While working these first months we also reflected on our development process. A lot of work has been done on “islands”. The level of shared understanding was therefore a bit low. We started doing more pairing and better peer review. Not only for approvals but for knowledge sharing. This helped everyone to better understand the patchwork we created.

An Eventful Year

The first months had settled in and we felt confident about our progress. We never predicted the year ahead of us would be so eventful.

For resiliency reasons we were running multiple nodes and because information between nodes needed to be shared in realtime we were using Erlang clustering. After the initial period, we started getting single node outages. The VM was still running but our application didn’t function anymore. The other cluster nodes were not affected at the same time. Investigation showed that the application was no longer able to execute database queries. We updated our libraries. Reduced amount of queries. Upgraded Erlang. We’ve never found out the exact root-cause, but the issue did disappear eventually.

During the same time, we had issues with a specific application in our umbrella application.
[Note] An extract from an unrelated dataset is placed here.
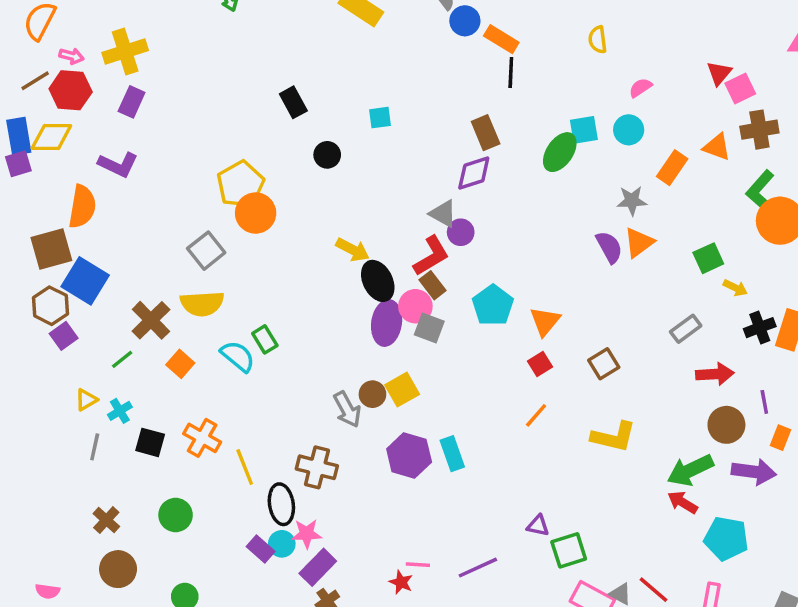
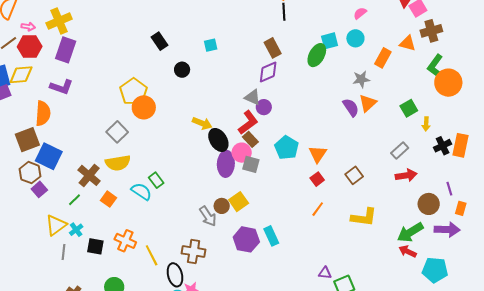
purple rectangle: (132, 102) -> (66, 50), size x1.4
yellow arrow: (735, 288) -> (426, 124), turned 72
red arrow: (715, 374) -> (406, 175), moved
yellow triangle: (86, 400) -> (56, 225), size x1.6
Technically it was a bug that started to appear under certain timing conditions. If we wouldn’t have developed on islands, we might have found it sooner. Unraveling the timing issue was a delicate task and revealed a couple of related bugs. By joining our efforts it became easier to manage and work through all these bugs.

We made some obvious mistakes as well. Things that are easily preventable but given our focus just were not in the picture. Our database ran out of space unexpectedly, our HTTPS certificates expired and to top it all off we accidentally dropped all tables in our database. I hear you thinking: those are bad operations practices. You are right, but humans make mistakes and we learn from them. We switched our RDBMS and migrated to different certificate handling. Not because it was better, but because it allowed our infrastructure team to better support the architecture. I must add that Ecto helped a lot in this transition as we didn’t have to change much.

Switching the database was good from an operational perspective. There was a big difference in how both databases responded to our workload. We had to finetune a lot. This ranged from changing how we queried our data, adding indexes, increasing performance by adding hardware and caching data in the application.

We were out of the woods for a little while. Our hard work was paying off and our customers were noticing it. The platform was still steadily growing. Three months passed without big issues.

We had a couple of platform-wide outages. This meant our clustered platform had more impact than we wanted and wasn’t as resilient as we wanted it to be. It was kind of a snowball effect that happened. We made the snowball much smaller to decrease the impact and we took some precautions to prevent the snowball altogether. These two things combined allowed us to prevent and otherwise control the behavior. A big relief.

COVID-19

Things were looking promising. I guess we all felt that way. Especially in hindsight. The year could have been so much better.

A part of our communication platform was a videoconferencing solution. It wasn’t widely used and we considered dropping it earlier. Suddenly it peaked in traffic and it was the new hotness of the platform. Unfortunately for us, we hadn’t been paying much attention to it. Bottlenecks became clear quite soon.

We had a single process (gen_server) for signaling from our application to our media gateway. It worked properly until then but it was not ready for scale. We refactored this into multiple processes to remove the bottleneck. If COVID-19 wouldn’t have happened this would probably not have happened.

What Have We Learned

Failures are easy. They come in many shapes and for many reasons. Each one of them requires a different solution. Working together allows you to find the best one. You have to do the work to solve them. There are no short-cuts to success!

I feel very grateful for having been a part of an amazing team while facing these challenges. I’m thankful for the support I received from the team and the company.